It was not unexpected, but it is still very exciting news! The U.S. Food and Drug Administration (FDA) has granted traditional approval to Leqembi (lecanemab-irmb), a treatment for Alzheimer's disease. This decision follows a confirmatory trial that verified its clinical benefit. "The drug works by reducing amyloid plaques, a hallmark of Alzheimer's disease" - FDA
Professor James Rowe, DPUK's Associate Director for Experimental Medicine and Professor of Cognitive Neurology at the University of Cambridge, said that the FDA's decision and highlighted the need for the UK to prepare for the delivery of disease-modifying treatments. He stressed the importance of addressing issues related to diagnosis, genotyping, access to MRI scans, and establishing specialised healthcare staff and facilities for advanced therapies.
"This is a very important decision by the FDA. It highlights the need for the UK to plan now to be able to deliver disease-modifying treatments for people Alzheimer’s disease. There is much to be done if lecanemab and similar drugs are to be accessible with safety and equity – better diagnosis, genotyping and issues that raises, improved MRI access, and the specialist NHS staff and sites to safely administer advanced therapies.
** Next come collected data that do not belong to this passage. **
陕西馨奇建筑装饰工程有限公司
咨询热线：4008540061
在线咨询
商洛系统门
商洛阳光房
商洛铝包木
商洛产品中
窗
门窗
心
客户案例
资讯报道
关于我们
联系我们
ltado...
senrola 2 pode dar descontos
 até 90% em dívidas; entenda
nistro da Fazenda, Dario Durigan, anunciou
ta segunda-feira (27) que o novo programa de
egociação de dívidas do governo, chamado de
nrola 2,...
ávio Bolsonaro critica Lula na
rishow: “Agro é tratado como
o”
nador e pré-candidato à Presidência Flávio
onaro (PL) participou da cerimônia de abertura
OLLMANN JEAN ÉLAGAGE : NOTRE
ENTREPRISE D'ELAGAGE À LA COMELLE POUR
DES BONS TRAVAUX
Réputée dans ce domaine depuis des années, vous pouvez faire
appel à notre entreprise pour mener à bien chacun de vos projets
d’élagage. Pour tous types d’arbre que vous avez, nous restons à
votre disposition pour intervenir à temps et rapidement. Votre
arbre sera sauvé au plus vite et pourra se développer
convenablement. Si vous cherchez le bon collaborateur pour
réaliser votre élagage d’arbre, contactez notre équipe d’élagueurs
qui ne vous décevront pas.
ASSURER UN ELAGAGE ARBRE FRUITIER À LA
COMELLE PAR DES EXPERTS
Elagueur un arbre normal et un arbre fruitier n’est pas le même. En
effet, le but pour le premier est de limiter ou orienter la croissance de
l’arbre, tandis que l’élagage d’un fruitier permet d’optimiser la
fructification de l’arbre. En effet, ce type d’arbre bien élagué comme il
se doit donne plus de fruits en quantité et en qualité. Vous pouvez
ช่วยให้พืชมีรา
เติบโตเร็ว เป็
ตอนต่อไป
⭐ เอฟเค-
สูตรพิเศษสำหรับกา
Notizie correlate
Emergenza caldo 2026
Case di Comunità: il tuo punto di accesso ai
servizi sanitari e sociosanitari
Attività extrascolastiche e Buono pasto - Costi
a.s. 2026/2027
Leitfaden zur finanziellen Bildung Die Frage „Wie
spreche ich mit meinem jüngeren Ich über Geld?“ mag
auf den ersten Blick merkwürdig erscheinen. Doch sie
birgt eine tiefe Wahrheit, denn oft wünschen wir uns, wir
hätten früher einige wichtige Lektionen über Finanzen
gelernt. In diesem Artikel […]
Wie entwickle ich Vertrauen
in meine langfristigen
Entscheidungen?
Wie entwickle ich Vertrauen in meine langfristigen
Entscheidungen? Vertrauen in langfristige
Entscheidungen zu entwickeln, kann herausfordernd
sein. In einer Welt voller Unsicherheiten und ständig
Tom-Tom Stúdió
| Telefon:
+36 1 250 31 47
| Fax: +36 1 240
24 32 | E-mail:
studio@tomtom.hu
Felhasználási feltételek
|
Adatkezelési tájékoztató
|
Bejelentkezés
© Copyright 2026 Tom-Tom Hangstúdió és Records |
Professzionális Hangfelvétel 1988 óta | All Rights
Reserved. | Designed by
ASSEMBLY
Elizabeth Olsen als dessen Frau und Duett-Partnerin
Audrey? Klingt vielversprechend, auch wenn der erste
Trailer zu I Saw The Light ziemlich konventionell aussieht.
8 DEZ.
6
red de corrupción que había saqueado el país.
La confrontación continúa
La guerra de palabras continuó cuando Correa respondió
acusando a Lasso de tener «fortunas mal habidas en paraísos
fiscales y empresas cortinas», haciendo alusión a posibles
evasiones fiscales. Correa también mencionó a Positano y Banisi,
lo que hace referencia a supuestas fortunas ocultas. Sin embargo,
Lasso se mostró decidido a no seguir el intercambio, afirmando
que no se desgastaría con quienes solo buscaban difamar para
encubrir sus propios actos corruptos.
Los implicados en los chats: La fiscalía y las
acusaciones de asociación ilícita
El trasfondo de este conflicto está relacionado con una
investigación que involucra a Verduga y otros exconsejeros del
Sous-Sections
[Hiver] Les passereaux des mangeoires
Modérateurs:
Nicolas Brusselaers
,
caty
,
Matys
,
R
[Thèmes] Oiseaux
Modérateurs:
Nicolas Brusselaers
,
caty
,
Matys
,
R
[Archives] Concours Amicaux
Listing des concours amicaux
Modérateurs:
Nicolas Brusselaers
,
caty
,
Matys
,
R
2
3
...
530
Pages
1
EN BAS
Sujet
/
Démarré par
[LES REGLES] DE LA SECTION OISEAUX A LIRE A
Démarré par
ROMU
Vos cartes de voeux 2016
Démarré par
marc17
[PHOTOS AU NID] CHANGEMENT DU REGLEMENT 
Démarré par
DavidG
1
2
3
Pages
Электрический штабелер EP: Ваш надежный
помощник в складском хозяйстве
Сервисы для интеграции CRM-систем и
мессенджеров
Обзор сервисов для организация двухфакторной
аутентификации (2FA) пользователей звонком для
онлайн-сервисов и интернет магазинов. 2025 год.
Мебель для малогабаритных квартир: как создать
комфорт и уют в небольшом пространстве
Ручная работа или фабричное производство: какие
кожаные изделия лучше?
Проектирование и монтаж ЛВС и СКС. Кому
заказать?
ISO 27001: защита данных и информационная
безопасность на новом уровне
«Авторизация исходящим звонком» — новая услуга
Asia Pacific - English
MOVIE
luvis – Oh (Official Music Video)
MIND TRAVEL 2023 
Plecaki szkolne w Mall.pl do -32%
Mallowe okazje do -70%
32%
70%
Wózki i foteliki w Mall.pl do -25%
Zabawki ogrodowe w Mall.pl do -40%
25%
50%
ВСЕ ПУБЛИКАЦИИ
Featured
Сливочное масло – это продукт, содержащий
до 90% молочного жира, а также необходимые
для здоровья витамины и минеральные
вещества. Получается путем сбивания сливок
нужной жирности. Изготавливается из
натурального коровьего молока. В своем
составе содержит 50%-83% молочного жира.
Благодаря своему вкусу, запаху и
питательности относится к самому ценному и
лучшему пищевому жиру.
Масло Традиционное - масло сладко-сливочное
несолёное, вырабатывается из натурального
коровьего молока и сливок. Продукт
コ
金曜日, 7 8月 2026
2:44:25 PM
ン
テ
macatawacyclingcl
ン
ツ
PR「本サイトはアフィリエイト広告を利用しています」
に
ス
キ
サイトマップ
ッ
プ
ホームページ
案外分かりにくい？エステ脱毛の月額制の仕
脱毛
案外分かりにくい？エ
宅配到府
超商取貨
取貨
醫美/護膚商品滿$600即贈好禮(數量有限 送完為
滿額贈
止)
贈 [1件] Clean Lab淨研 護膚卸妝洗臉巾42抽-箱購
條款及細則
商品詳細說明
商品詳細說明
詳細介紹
In the UK, we need MHRA and NICE to complete their reviews on lecanemab with the urgency that is felt by so many families. The FDA has not made the decision lightly. The evidence on Lecanemab includes practical information on caveats and risks, to help clinicians and patients make individual decisions.
This FDA decision will increase the accessibility of lecanemab in the US. There is still much to be learnt about the drug and its long term effects. But one thing we have all learnt is that investment in dementia research delivers results. "
Dr Ivan Koychev, Senior Clinical Researcher, Dementia Platform UK, University of Oxford, also said:
“The full approval of lecanamab signals a step change in the treatment of Alzheimer’s disease. It clears the amyloid proteins that are part of the Alzheimer’s process and the approval rests on data from studies showing some modest decrease in the rate at which patients decline. Concerns remain about the safety and deliverability of these therapies; in the UK for example the drug would require a complete overhaul of the memory clinics to allow intravenous drug administration, genetic testing to determine those most likely to experience side effects and serial MRI head scanning to monitor for side effects. While these issues will undoubtedly limit the access to the drug itself, this new frontier in the treatment of Alzheimer’s disease will stimulate investment in the area to further refine treatments that change the disease process and will make the case for investment in non-pharmacological programmes for prevention of the disease in people at risk.”
While the FDA's approval expands access to Leqembi in the United States, further research is required to understand the drug's long-term effects. However, this decision underscores the importance of investing in dementia research, as it has the potential to promising outcomes.